Like a good many of you, I imagine, I was worried that hosting the 2012 Olympic Games in London might send out the wrong sort of message, especially to our young people. The games have traditionally been an appallingly elitist and singularly competitive tournament of a somewhat exclusive nature. Certain people, unfairly selected on the shallow basis of their physical prowess, run, jump and throw things and the people who do best are rewarded while those who do poorly are labelled failures. This is regrettably true even of the more recent Paralympic Games, where the noble aspiration of making crippled people feel valued is undermined by the process of forcing them to compete against one another and awarding the ‘best’ competitors medals (with their distasteful military connotations).
But things are changing, thankfully. It is not just that for the first time the Paralympic Games now has equal billing to the Olympic Games (the lessons of positive discrimination suggest it should really have top billing, of course). The signs are that the games in London may at last be a properly commun-ity-based, consensual and democratic affair.
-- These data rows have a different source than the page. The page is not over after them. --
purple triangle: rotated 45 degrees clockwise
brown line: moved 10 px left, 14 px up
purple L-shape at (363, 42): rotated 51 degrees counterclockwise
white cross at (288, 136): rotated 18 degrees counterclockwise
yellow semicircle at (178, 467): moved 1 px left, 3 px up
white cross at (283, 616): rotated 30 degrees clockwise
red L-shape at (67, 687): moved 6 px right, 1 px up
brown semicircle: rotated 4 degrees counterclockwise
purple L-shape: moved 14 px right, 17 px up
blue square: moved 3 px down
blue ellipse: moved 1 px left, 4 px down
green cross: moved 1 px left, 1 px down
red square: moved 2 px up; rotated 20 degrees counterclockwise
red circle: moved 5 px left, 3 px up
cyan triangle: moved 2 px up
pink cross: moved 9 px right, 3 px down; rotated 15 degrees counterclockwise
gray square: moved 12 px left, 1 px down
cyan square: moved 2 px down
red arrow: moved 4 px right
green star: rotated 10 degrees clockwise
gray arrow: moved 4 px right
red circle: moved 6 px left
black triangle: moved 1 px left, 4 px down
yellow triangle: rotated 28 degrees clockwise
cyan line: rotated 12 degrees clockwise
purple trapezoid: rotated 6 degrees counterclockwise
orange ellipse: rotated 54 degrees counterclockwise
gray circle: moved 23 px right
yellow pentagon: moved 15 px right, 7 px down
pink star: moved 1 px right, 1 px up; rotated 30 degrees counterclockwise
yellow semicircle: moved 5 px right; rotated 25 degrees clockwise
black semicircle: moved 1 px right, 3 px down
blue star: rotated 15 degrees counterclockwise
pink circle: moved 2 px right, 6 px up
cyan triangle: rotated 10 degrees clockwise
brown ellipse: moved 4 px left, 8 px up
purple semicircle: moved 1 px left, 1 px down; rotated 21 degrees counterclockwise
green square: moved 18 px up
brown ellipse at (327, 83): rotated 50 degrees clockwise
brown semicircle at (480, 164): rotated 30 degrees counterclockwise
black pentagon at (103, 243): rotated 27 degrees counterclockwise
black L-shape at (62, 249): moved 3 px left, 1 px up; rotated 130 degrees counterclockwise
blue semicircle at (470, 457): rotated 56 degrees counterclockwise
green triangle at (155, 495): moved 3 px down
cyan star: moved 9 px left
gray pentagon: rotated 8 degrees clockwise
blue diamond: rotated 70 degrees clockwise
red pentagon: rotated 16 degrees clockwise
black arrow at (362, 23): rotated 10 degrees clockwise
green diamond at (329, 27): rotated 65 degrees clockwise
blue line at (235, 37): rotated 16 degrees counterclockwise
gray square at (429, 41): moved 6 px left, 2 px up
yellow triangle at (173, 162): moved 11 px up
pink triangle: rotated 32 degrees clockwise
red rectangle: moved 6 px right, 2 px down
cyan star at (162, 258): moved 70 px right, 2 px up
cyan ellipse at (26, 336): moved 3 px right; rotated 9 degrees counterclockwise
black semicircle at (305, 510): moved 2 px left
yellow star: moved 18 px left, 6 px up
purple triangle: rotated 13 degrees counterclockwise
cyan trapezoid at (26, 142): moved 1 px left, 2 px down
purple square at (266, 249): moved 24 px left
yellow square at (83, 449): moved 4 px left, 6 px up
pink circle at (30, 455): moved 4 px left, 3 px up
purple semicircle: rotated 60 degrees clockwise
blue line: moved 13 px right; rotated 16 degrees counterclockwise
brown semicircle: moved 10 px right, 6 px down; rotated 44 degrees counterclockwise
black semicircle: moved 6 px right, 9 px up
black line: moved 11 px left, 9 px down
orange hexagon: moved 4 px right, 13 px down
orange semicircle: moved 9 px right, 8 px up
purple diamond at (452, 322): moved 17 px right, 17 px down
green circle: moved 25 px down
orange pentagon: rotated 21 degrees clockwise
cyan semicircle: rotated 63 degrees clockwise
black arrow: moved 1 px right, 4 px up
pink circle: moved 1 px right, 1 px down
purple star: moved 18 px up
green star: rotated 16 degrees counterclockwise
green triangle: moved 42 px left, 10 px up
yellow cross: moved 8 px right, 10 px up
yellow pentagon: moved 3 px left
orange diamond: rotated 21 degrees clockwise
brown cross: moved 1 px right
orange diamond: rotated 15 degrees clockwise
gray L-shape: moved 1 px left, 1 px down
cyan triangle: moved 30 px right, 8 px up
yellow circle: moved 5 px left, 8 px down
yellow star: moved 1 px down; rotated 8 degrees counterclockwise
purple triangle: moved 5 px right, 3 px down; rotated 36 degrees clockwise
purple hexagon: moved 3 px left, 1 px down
There was a huge advertisement in the Sunday Times last weekend from the various quangos set up to run the Olympics, under the meaningful and powerful headline ‘Together’. The photograph at the top of the ad showed some British schoolchildren running across a playground, with great determination. Importantly, none of the children was what we might call ‘white’, which is good. I think we’ve seen and heard quite enough of white children, haven’t we? The only justification for having white children in the photograph would have been to have them apologising to the black children for thousands of years of slavery and cultural and military imperialism.